The complaint alleged the insurance giant saddled its plan portfolio with proprietary duds.


Transamerica has settled a lawsuit in which it had been accused of breaching its fiduciary duties by using underperforming proprietary investments in its 401(k) retirement plan.  

The plaintiffs, who are participants in the insurance giant’s 401(k) Retirement Savings Plan, had alleged that Transamerica Asset Management, which managed the plan’s investment portfolio, breached its fiduciary duty year after year by choosing and retaining poorly performing proprietary investments when better options were available.

“The plan’s participants trusted Transamerica to construct a 401(k) plan that offered superior investment options and world-class investment management,” the complaint said. “Yet Transamerica saddled the plan’s participants with substandard investment portfolios that were managed by a Transamerica affiliate.”

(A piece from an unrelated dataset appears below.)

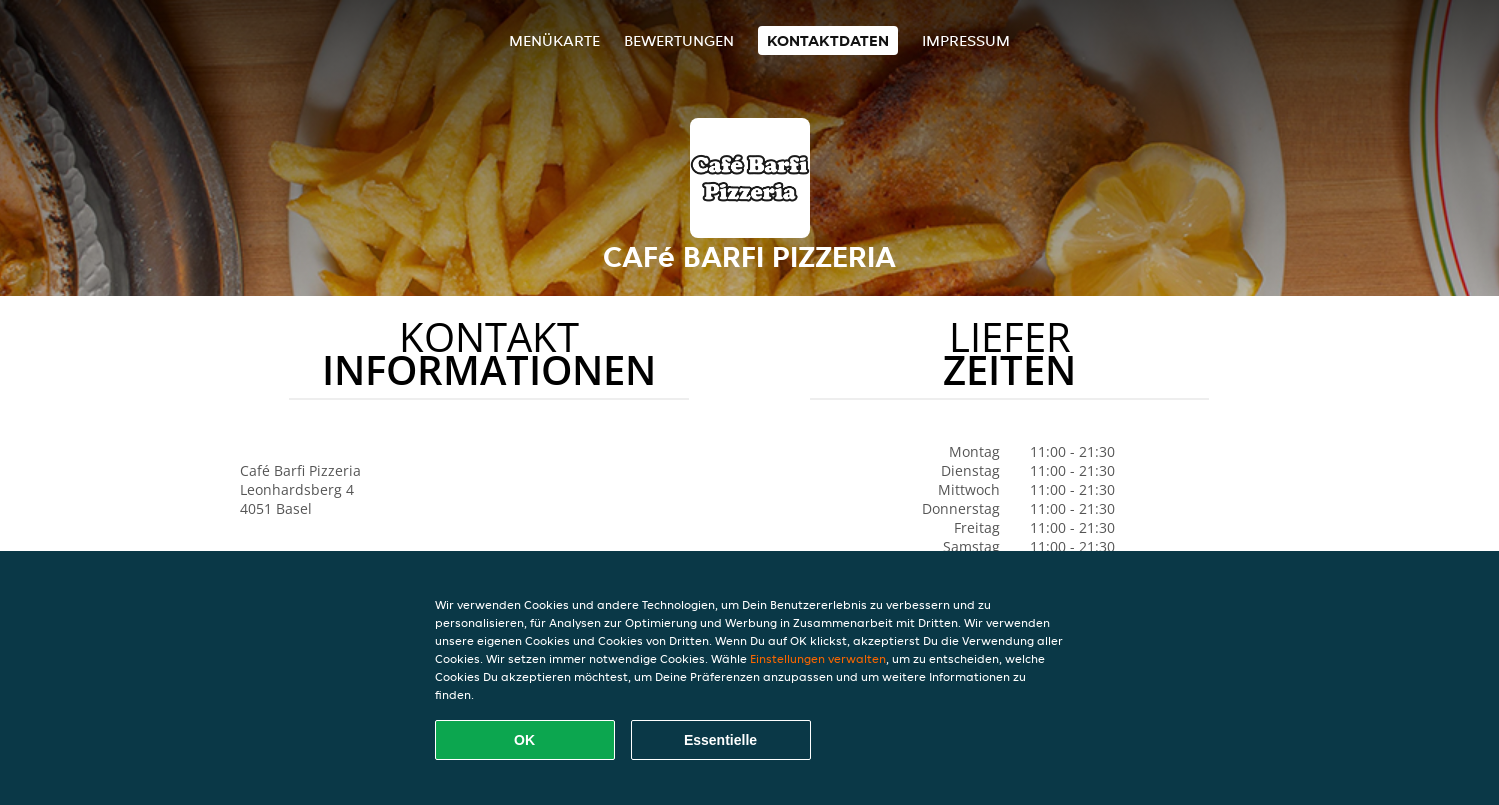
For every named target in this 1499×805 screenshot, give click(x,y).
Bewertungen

For example, the lawsuit claimed that over the course of nearly a decade, the plan’s international equity and small core portfolios underperformed their benchmarks by approximately 30% and more than 15%, respectively. It also cited the retirement plan’s own documents that showed that both portfolios and its mid-value portfolio underperformed their respective investment benchmarks over the past one, five, and 10-year periods.

The complaint also said Transamerica made matters worse by encouraging participants to sign up for the company’s Portfolio Xpress tool, which automatically allocated their money to the company’s investment products and therefore “increased the likelihood that participants would invest in one of Transamerica’s imprudent proprietary portfolios.”

The plaintiffs said the alleged breaches caused the plan and its participants to suffer “hundreds of millions of dollars of damages” but they settled for a $5.4 million payout.

However, the plaintiffs got more than just money out of the settlement, which also stipulates that the retirement plan will offer fiduciary training to the trustees for three years. This will be conducted annually by outside legal counsel or by an unaffiliated investment consultant at Transamerica’s election.

The settlement also stipulates that the plan will retain an unaffiliated investment consultant to provide independent investment consulting services to the trustees approximately every quarter.

Transamerica denies any liability or that it has done anything wrong, and said it is only agreeing to the settlement “solely to eliminate the burden and expense of protracted litigation.”